Yanıtları Göster (1)

Erkekliğime bi zararı olmuşmu?

P... B... - 10 gün önce
Hocam ben 19 yaşında düzenli mastürbasyon yapan normal heteroseksüel bir erkeğim. Bundan yaklaşık 3.5-4 yıl falan önce bir defa hep aynı şekilde mast yapmaktan sıkıldığım için mast yaparken farklılık olsun diye anüsüme orta parmağımın ucunu sokmuştum. Ve sonra ayrı ayrı zamanlarda da mast yaparken bunu birkaç defa yapmıştım. Bu olayın üzerinden bir süre geçtikten sonra acaba bunun erkekliğime bir zararı oldu mu? Acaba erkekliğimi mi kaybettim? Diye korkmuştum ve bunu yaptığıma çok pişman olmuştum ve ondan sonra bir daha böyle bir şey yapmamıştım. Sorum şu ki, acaba böyle bir şey yapmamın gerçekten erkekliğime bir zararı olmuş mu? Erkekliğimi kaybetmiş miyim? O zamandan beri bu olaya takıntılı kaldım ve her ne kadar unutmaya çalışsam da unutamıyorum. Bunu yaptığıma çok pişmanım ve bu olay beni her düşündüğümde rahatsız ediyor ve canımı sıkıyor.
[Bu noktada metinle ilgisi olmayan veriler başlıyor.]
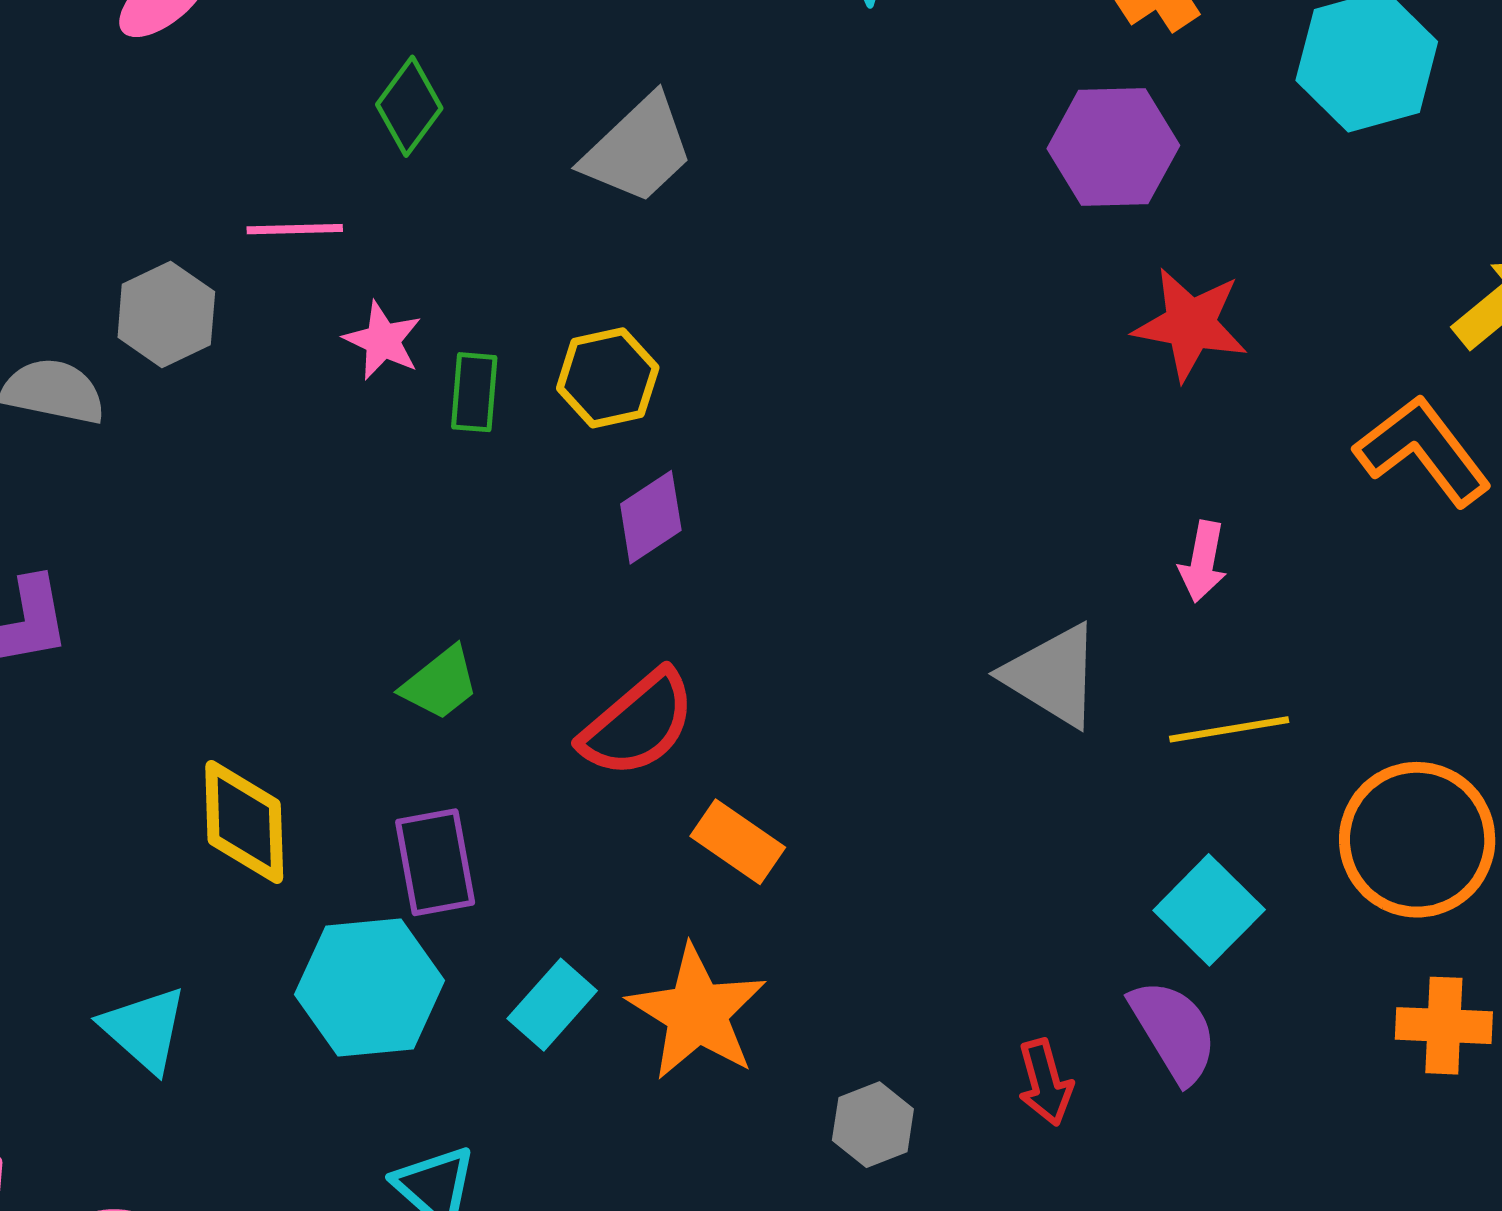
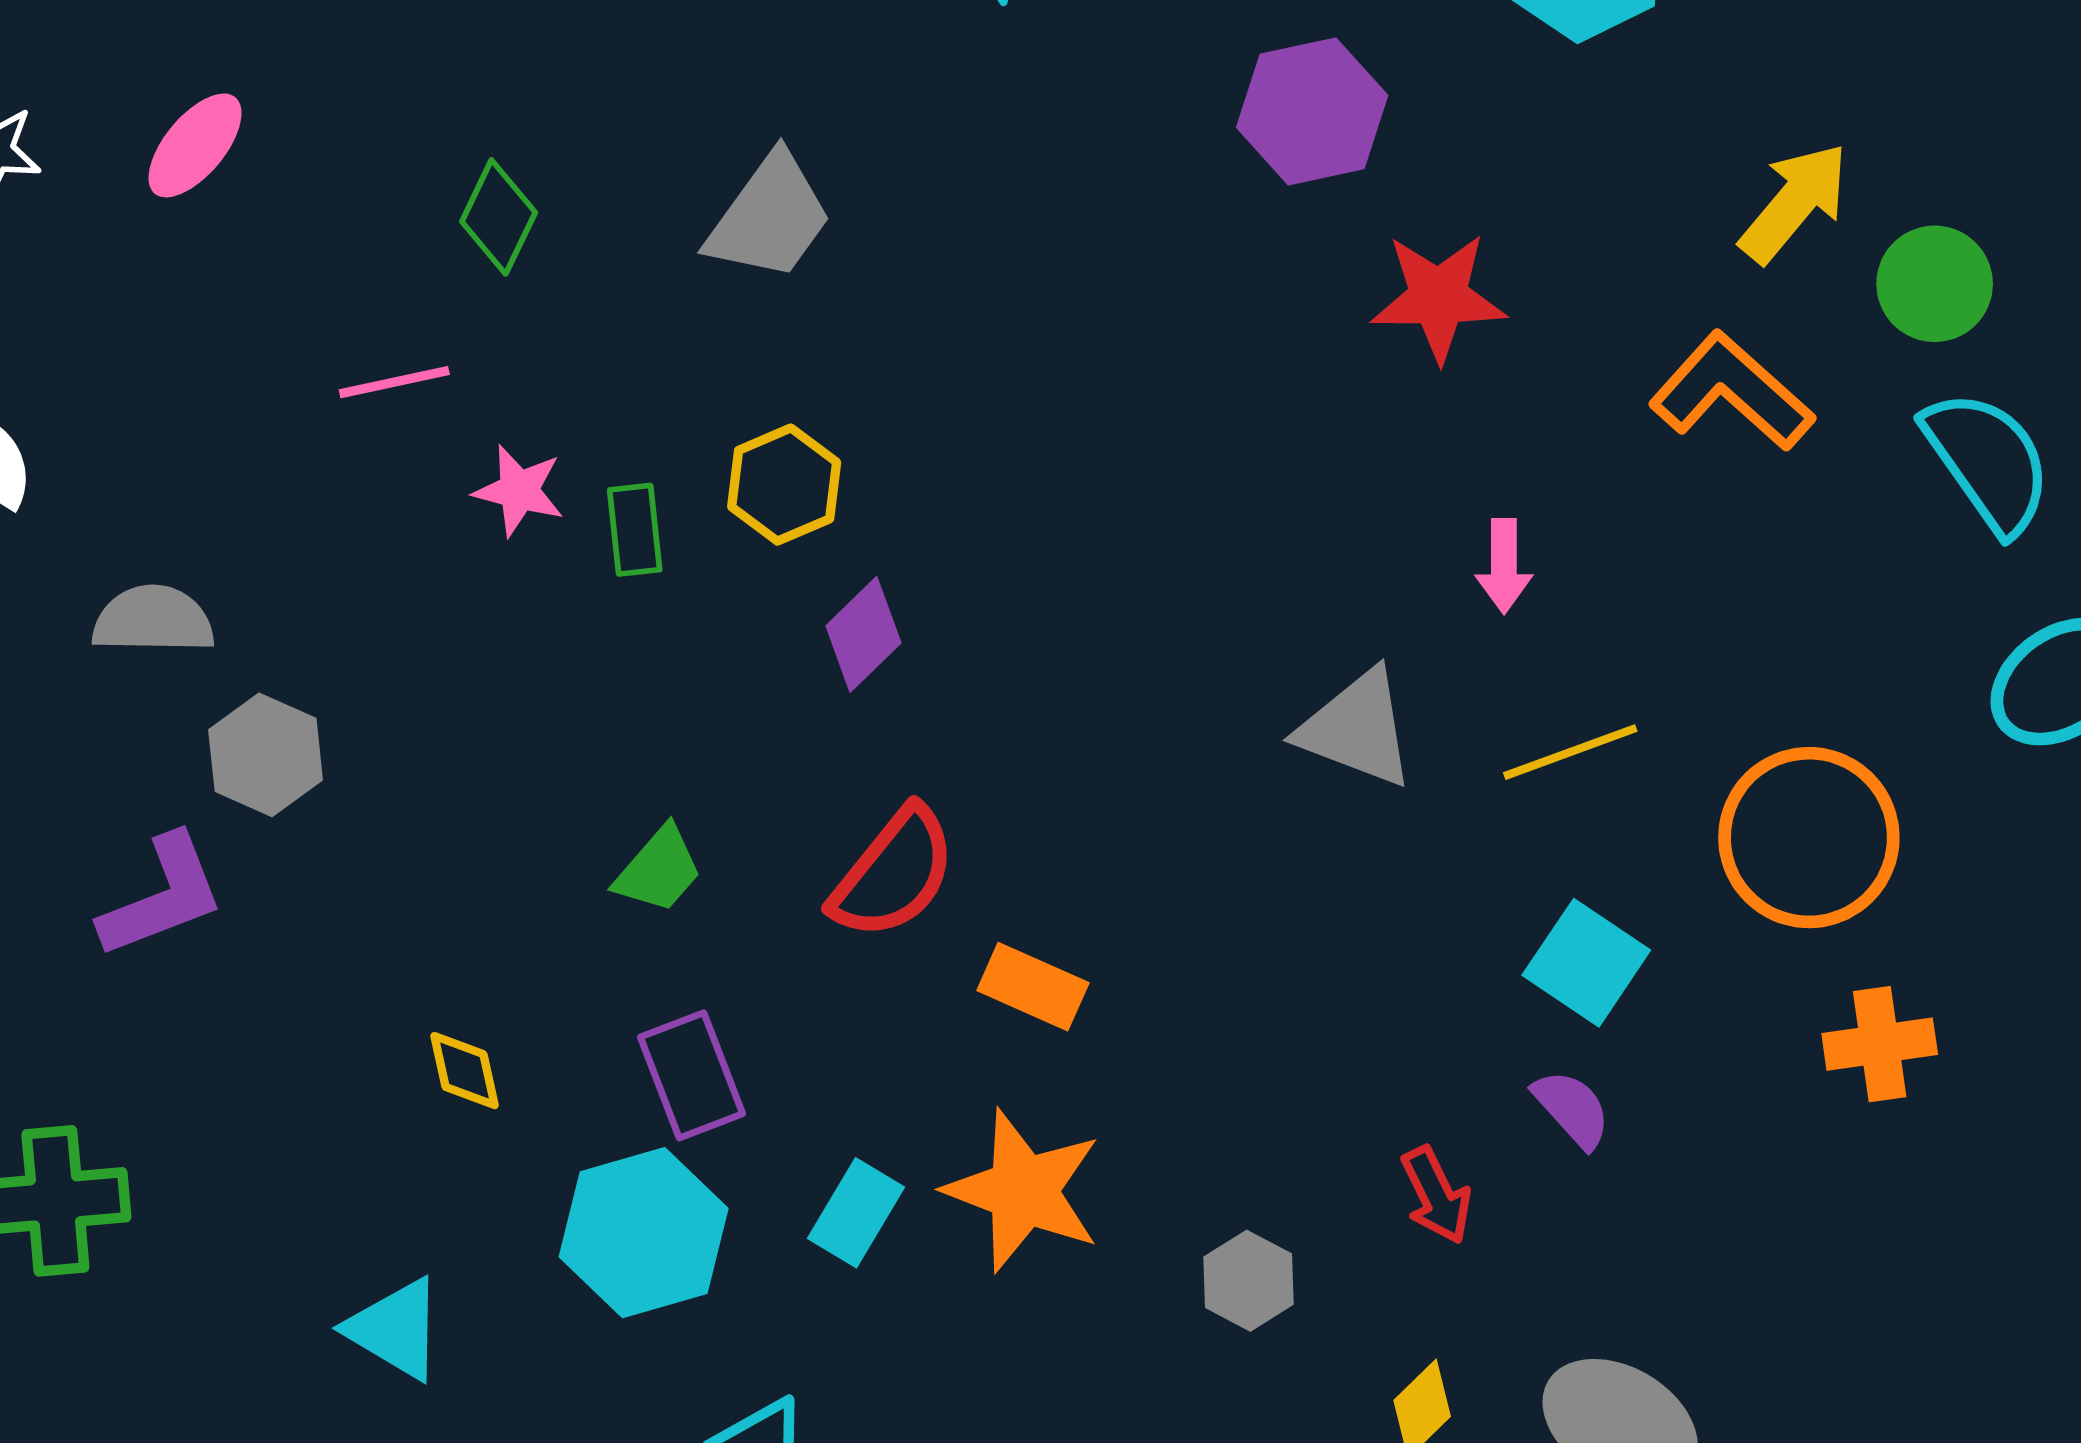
gray hexagon: (166, 315) -> (266, 755), moved
yellow diamond: (244, 822) -> (465, 1071), size x0.6
purple semicircle: (1174, 1031) -> (1572, 1109), size x0.7

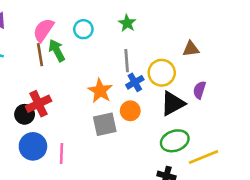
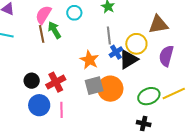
brown triangle: (191, 49) -> (158, 24), size x1.5
purple semicircle: (199, 90) -> (166, 56), size x1.5
black triangle: (173, 103) -> (128, 59), moved
red cross: (39, 104) -> (56, 82), moved
orange circle: (130, 111) -> (110, 89), moved, size x1.6
yellow line: (203, 157) -> (174, 94), moved

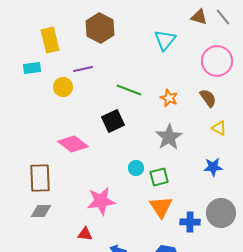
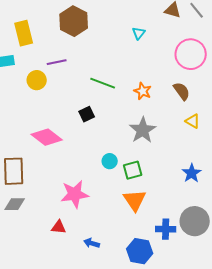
cyan triangle: (165, 40) -> (139, 33), size x0.6
black square: (113, 121) -> (87, 114), size x0.7
blue star: (213, 167) -> (192, 173), moved, turned -30
gray circle: (221, 213) -> (195, 221), moved
blue cross: (190, 222) -> (166, 229), moved

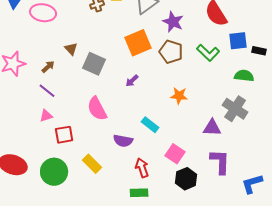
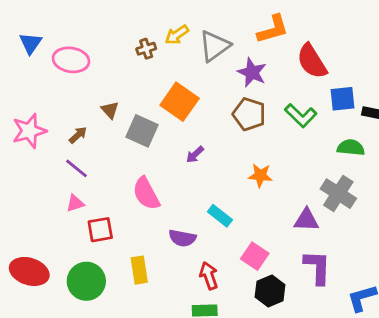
orange square: (138, 43) -> (180, 102), moved, turned -32
yellow rectangle: (92, 164) -> (139, 270), turned 36

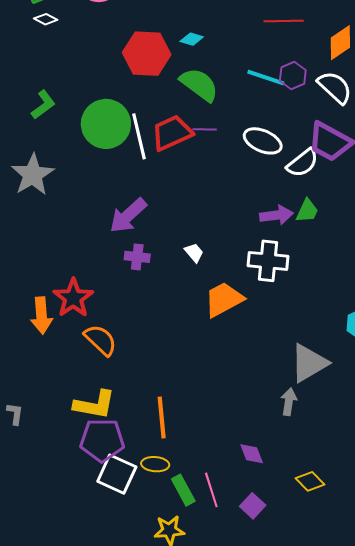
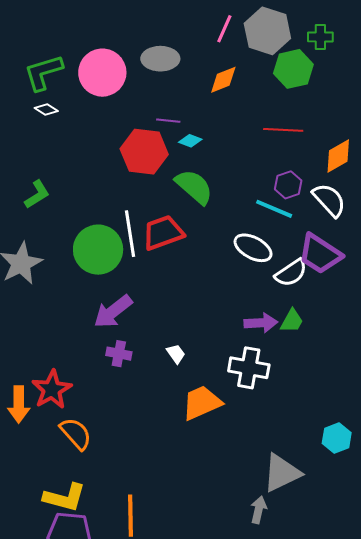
cyan line: (266, 78) -> (274, 209), moved
green circle: (106, 124) -> (98, 250), moved
purple line: (205, 129) -> (168, 121), moved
Bu olay yüzünden geçmişe takıntılı kaldım ve hep kendimi mutsuz hissediyorum. Bunun pişmanlığını yaşıyorum ve unutamıyorum. Kafamda hep acaba geçmişe dönebilir miyim? Bu olayı yaptığım zamana geri dönüp bu olayı değiştire bilir miyim? gibi karışık sorular dönüyor ve bu beni rahatsız ediyor. Gerçekten böyle bişey mümkün mü? Ya da bu olaydan nasıl kurtulurum? Ve ya kafamdan nasıl silerim? Kafamda karışık sorular var ne yapacağımı bilmiyorum lütfen bu konuda bana yardımcı olur ve sorularımı cevaplarsanız sevinirim. Önceden teşekkürler.